# Crossbows and such



## bstarling (Apr 24, 2005)

Fingermullet and I had a good opening day on his home turf. This was the first time I'd seen a crossbow at work. He and I were sitting over a corn pile and a group of four nice does came in. He nailed one just behind the shoulder and she took off. That damn bolt goes so fast I couldn't begin to see it. It was a pass through the deer and stuck way deep into the ground on the other side. It was getting late in the evening and raining. We decided to take off after her through the briars and brambles down the side of a freaking mountain. We chased a blood trail for a while and then it disappeared. We started looking over a bottom at the side of the hill and finally found her. The next thing on the agenda was to haul her out. OMG, that was quite an adventure. After a lot of effort we were able to get her to the truck and then sit down and pant a while. We sounded like a couple of dogs after a big run! Finally we got down the road and Fingermullet said, "I left the arrows where we started". Thankfully, we were able to drive back to the corn pile to get them. I don't think I could have done another hike like the one we had just finished.

All in all, it was a great hunt and a great time. I am impressed with the X-bows for sure. 

Way to go Darin.

Bill:fishing:


----------



## Finger_Mullet (Aug 19, 2005)

*Crossbow*

I really enjoyed the company. When we opened the door to the "deer stand" I could tell Bill was worried about not seeing deer. After an hour I knew he really was in doubt. Then about 15 minutes later the doubt went away. 

I tried to get Bill to shoot it but he had nothing of it. I sure wish he would have shot that deer. I would have been happier with him killing it than myself. I was impressed with the crossbow. I started to doubt that I even hit it. I am used to seeing the arrow dissapear into the deer. Hell I never even see the arrow in flight.

After we found her I was really glad he was with me. I thought I was gonna die before we got her back to the truck. She ran down a pretty steep hill before she decided to give up. I only hit one lung due to the angle. I guess that is why she ran so far. 

Enjoyed it Bill!!!


----------



## bstarling (Apr 24, 2005)

It was my pleasure Darin. Thanks.

Bill:fishing:


----------



## rattler (Jul 3, 2004)

Some states only allow a crossbow for the disabled. I learned on an bear kodiak. Got my first compound in MI. Still don't shoot with a site. IMO, a crossbow is like a shotgun. Arrow went through, get bigger heads.


----------



## Finger_Mullet (Aug 19, 2005)

NC only allowed crossbows for the disabled up until this year. This year they opened them up to everyone. 

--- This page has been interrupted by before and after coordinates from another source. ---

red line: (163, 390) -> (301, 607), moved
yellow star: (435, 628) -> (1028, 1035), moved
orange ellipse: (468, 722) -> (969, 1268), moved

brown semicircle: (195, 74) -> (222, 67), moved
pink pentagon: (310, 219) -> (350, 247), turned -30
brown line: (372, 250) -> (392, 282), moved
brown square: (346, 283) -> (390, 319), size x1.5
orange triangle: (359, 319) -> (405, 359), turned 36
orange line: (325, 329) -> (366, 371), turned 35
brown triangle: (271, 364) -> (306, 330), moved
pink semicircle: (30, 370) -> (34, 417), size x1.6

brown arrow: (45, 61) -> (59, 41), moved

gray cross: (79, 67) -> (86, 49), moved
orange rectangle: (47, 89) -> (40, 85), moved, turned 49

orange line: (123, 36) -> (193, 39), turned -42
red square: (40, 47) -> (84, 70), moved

I never thought I would like one until I bought this one. Now I love it. There are a bunch of diehard bowhunters that I know using crossbows now and loving it.

I have shot just about every broadhead that they make. The G5 Montecs are a great head. I am sure some are better but this one gets the job done. I really don't want a deer running off with my arrow stuck in it. I prefer a pass thru. Saves the arrow. 2 deer have been shot with the same arrow and head. A few strokes across a stone and it shaves again. Can't ask for more.

Those that don't like the idea of using a crossbow should keep using a bow. As long as they remain legal in NC I will keep using it. 

It also allows my son to hunt with me during archery season. 

Darin


----------



## clalmond (Apr 24, 2009)

Yea, Whatever someone enjoys hunting with is fine with me as long as it's legal. I haven't tried a crossbow yet but can understand the attraction. It's my understanding that you have to have a permit from the sherrif's office, a pistol permit I guess, in order to "buy or receive" a crossbow in NC. Seems a little strange to me.


----------



## Finger_Mullet (Aug 19, 2005)

*Permit*

It is kinda stupid how they are doing it. You have to go get a pistol permit but they do not take it when you buy a crossbow. You just have to have one present. I think it is just a money making operation for the County.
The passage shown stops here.